Asian asset managers are increasingly entering into strategic fintech partnerships with other managers in the region due to rising costs and competition, according to a report published by Cerulli Associates.
The Boston-based investment report specialists have outlined a rise in joint ventures, particularly in the financial technology sectors, as firms look for different business strategies to try to enhance their revenue streams in this increasingly competitive sector.
The firms’ newly-released report is entitled Asian Distribution Dynamics 2016: Responding to an Evolving Landscape.
It highlights that excluding Hong Kong and Singapore, most Asian markets are still inaccessible to foreign managers, with some markets, such as Taiwan and Korea, showing an increase in home bias agreements.
“An absence of distribution partners and lack of brand recognition are problems new entrants have to contend with and partnering with a local partner is seen as the best way to raise assets without a large initial investment,” says Shu Mei Chua, an associate director at Cerulli, who led the report.
She notes that such strategic pacts are largely aimed at three key areas: asset growth potential, product development, and distribution dynamics.
For example, E Fund Management entered into a partnership with Danske Capital to “jointly design and promote” investments.
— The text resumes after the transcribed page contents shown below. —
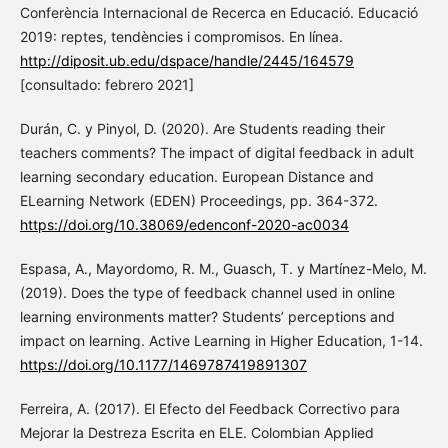
Conferència Internacional de Recerca en Educació. Educació
2019: reptes, tendències i compromisos. En línea.
http://diposit.ub.edu/dspace/handle/2445/164579
[consultado: febrero 2021]
Durán, C. y Pinyol, D. (2020). Are Students reading their
teachers comments? The impact of digital feedback in adult
learning secondary education. European Distance and
ELearning Network (EDEN) Proceedings, pp. 364-372.
https://doi.org/10.38069/edenconf-2020-ac0034
Espasa, A., Mayordomo, R. M., Guasch, T. y Martínez-Melo, M.
(2019). Does the type of feedback channel used in online
learning environments matter? Students’ perceptions and
impact on learning. Active Learning in Higher Education, 1-14.
https://doi.org/10.1177/1469787419891307
Ferreira, A. (2017). El Efecto del Feedback Correctivo para
Mejorar la Destreza Escrita en ELE. Colombian Applied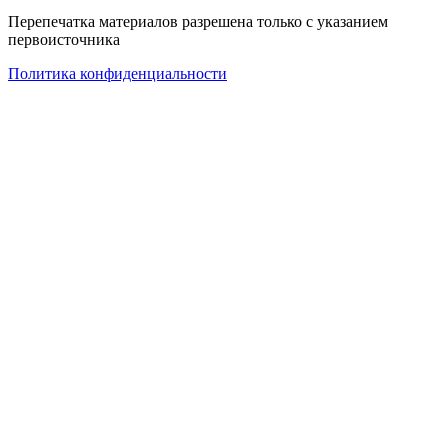
Перепечатка материалов разрешена только с указанием
первоисточника
Политика конфиденциальности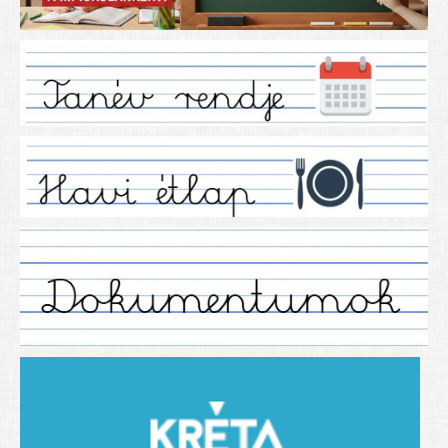
Iskolánkról
Ez a tanévünk
Tanáraink
Tanéveink
Régebbi tanéveink
2021/2022 tanév
2012/2013. tanév
2013/2014. tanév
2014/2015. tanév
2015/2016. tanév
2016/2017 tanév
2017/2018 tanév
2018/2019 tanév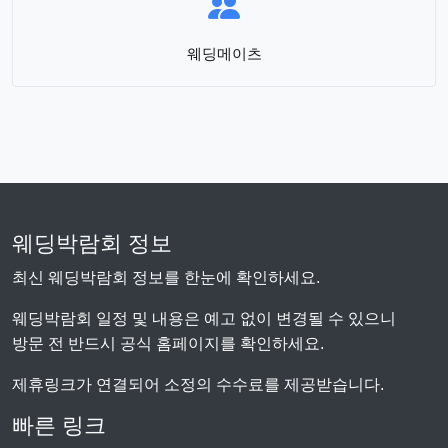
웨딩메이츠
웨딩박람회 정보
최신 웨딩박람회 정보를 한눈에 확인하세요.
웨딩박람회 일정 및 내용은 예고 없이 변경될 수 있으니
방문 전 반드시 공식 홈페이지를 확인하세요.
제휴링크가 연결되어 소정의 수수료를 제공받습니다.
빠른 링크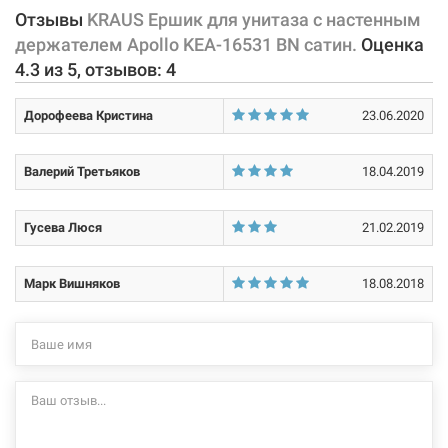
Отзывы
KRAUS Ершик для унитаза с настенным
держателем Apollo KEA-16531 BN сатин.
Оценка
4.3
из
5
, отзывов:
4
Дорофеева Кристина
23.06.2020
Валерий Третьяков
18.04.2019
Гусева Люся
21.02.2019
Марк Вишняков
18.08.2018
Korea’s Samsung Asset Management and its sister company, Samsung Securities, together have four pacts with other Asian or global managers as the firm’s try to bring recognisable global managers to Korean shores.
‘Tighter regulatory environment’
“While most partnerships entered into so far are targeting joint product developments, we expect strategic partnerships to get more creative in light of a tighter regulatory environment and the rise of financial technology,” added Chua.
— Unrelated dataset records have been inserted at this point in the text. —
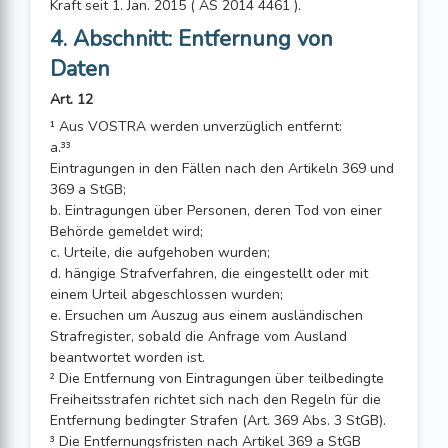
Kraft seit 1. Jan. 2015 ( AS 2014 4461 ).
4. Abschnitt: Entfernung von
Daten
Art. 12
¹ Aus VOSTRA werden unverzüglich entfernt:
a.³³
Eintragungen in den Fällen nach den Artikeln 369 und
369 a StGB;
b. Eintragungen über Personen, deren Tod von einer
Behörde gemeldet wird;
c. Urteile, die aufgehoben wurden;
d. hängige Strafverfahren, die eingestellt oder mit
einem Urteil abgeschlossen wurden;
e. Ersuchen um Auszug aus einem ausländischen
Strafregister, sobald die Anfrage vom Ausland
beantwortet worden ist.
² Die Entfernung von Eintragungen über teilbedingte
Freiheitsstrafen richtet sich nach den Regeln für die
Entfernung bedingter Strafen (Art. 369 Abs. 3 StGB).
³ Die Entfernungsfristen nach Artikel 369 a StGB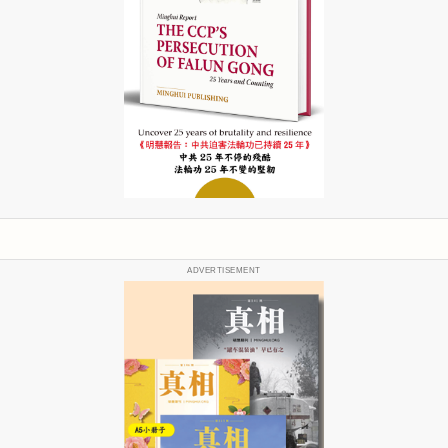
ADVERTISEMENT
Cerulli’s report says that many asset managers are looking to alternative methods of distribution in the region, dominated by brokerages and banks, with digital channels set to play a big part in the next stage of distribution.
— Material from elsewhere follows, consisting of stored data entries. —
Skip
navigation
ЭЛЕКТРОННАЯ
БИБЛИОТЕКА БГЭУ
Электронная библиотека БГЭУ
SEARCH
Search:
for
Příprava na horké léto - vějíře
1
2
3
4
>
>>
Digital marketing ‘increasingly prevalent’
It points that digital marketing is increasingly prevalent in the region with fund managers in China and India having the largest budget allocations relating to using various digital tools in a bid to reach investors.
The use of messaging app WeChat to promote funds and provide investor education is considered “indispensable for managers looking to gain customers in China,” said Ivan Han, a senior analyst with Cerulli.
He adds that robo-advisors are possibly on the cusp of disrupting the asset management industry in Asia by forcing the industry to consider how to offer inexpensive, scalable advice to the majority of investors who are often ignored because they have smaller accounts.
“Robo-advisory is more of a distribution story in that it allows managers to tap capital from investors who had been reluctant to invest in mutual funds due to a lack of advice,” Han said.